Anthony and I often receive emails or tweets asking us to look into specific topics or scenarios. Well, last week we received a request from CJtheRocker to explore Windows 10 Provisioning using Windows ICD.
But really, why the big deal with deploying a new OS?? IT Pros have always said “I wish there were easier ways”. Management, however has always said “not again, did we not just finish the last one??” or “its too expensive” or “will all our stuff run on it? we need to test everything…”
All good points. This is why we are now talking about provisioning… Not deploying. it’s like an in-place upgrade instead of the traditional wipe-and-load approach preserving the apps, data, and configuration from the previous installation. We can achieve this by creating provisioning packages using Windows Imaging and Configuration Designer. A provisioning package is a bundle of Settings, Profiles and File assets that include the following:
It makes all the difference when for example you get new machines from your preferred vendors, but they come with a Pro SKU instead of the Windows 10 Enterprise you are running in production. You no longer need to re-image it, you can simply specify the license key for edition upgrade in the provisioning package and deploy it by clicking on .PPKG file from email, local storage, media, URL or by deploying it using your preferred tool.
Oh! And before you ask… Packages can be encrypted to protect sensitive content (like your volume key).
We’ve looked at this before. Step-By-Step: Building Windows 10 Provisioning Packages. And it’s also been covered at Ignite Australia by my friends Jeff Alexander and Andrew McMurray. take a look.
Today we will create that provisioning package that will convert a pro SKU to an Enterprise. First, download and install the Windows Assessment and Deployment Kit (ADK) for Windows 10.
1- Once installed, start the Windows Imaging and Configuration Designer app.
2- Select “Create – New provisioning Package”
3- Give you project a name and a meaningful description. and click Next.
4- You are then prompted to pick which Settings you want to view and configure. This is to select settings that are specific to the edition you choose. I picked “Common to all Windows desktop editions” since i will not be provisioning Windows 10 mobile or IoT editions.

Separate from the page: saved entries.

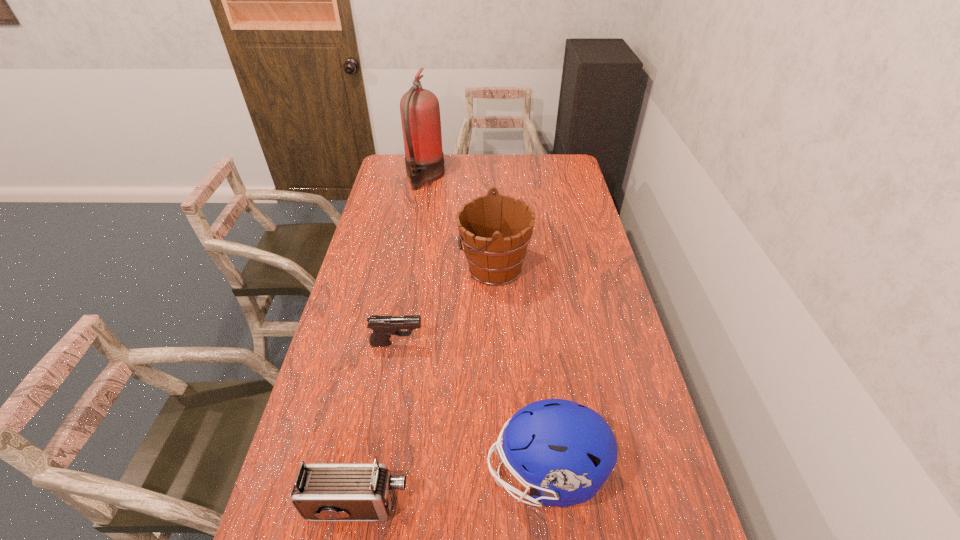 Image resolution: width=960 pixels, height=540 pixels. In order to click on object that is positioned at the right edge in this screenshot , I will do `click(566, 451)`.

Find the location of a particular element. object that is at the far left corner is located at coordinates (420, 113).

Where is `vacant space at the far edge`? vacant space at the far edge is located at coordinates click(527, 171).

Find the location of `vacant region at the left edge of the desktop`. vacant region at the left edge of the desktop is located at coordinates (382, 210).

At what (x,y) coordinates should I click in order to perform the action: click on vacant space at the right edge of the desktop. Please return your answer as a coordinate pair (x, y). Looking at the image, I should click on (581, 346).

I want to click on free location at the far right corner, so [558, 175].

Where is `vacant space that is in between the second farthest object and the fourth tallest object`? This screenshot has height=540, width=960. vacant space that is in between the second farthest object and the fourth tallest object is located at coordinates click(426, 386).

This screenshot has height=540, width=960. In order to click on free space that is in between the fire extinguisher and the third farthest object in this screenshot , I will do `click(411, 260)`.

Where is `free space between the camcorder and the football helmet`? This screenshot has width=960, height=540. free space between the camcorder and the football helmet is located at coordinates (451, 489).

The image size is (960, 540). Find the location of `empty location between the pistol and the camcorder`. empty location between the pistol and the camcorder is located at coordinates (377, 424).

The next screen is optional. If you have a provisioning package that contains customizations already configured in a different project and you want to reuse the customizations from this package, click Browse in the Import a provisioning package screen to locate the provisioning package that was exported from another project. in my case i just clicked finish.
5- In the new project, under the available customizations pane, navigate to Runtime Settings (1) –> EditionUpgrade (2) –> UpgradeEditionWithProductKey (3) and enter your Enterprise Product Key in the field (4). Notice that the interface gives you info on the settings you are modifying or customizing (5) .
6- Click File and Save to save your project. Then Export (1) and Provisioning Package (2)
7- Fill the “Describe the provisioning package” page and click Next. On the “Select the security details for the provisioning package” i checked “Encrypt package” and copied the password.
8- on the next pages select where you will store the PPKG file, click Next and then click Build. After it completes click finish.
9- you can now deploy that PPKG file using many means. i used it on a Windows 10 Pro machine by double clicking the PPKG files I exported to the USB key. Once i double clicked it. the process asked for the password. (good thing i wrote it down),
10- the next question is “Is this package from a source you trust?” and by clicking “Yes, add it” it will perform the customization we configured and reboot the machine.
That’s it. a new Enterprise PC without the wipe-&-Reload.
I hope this was useful. we’ll look at different customization in the future.
P.S: this blog was written and published using the newly released Open Live Writer. Open Live Writer is an open source application enabling users to author, edit, and publish blog posts. It is based on a fork of the well–loved but not actively developed Windows Live Writer code. Open Live Writer is provided under a MIT license.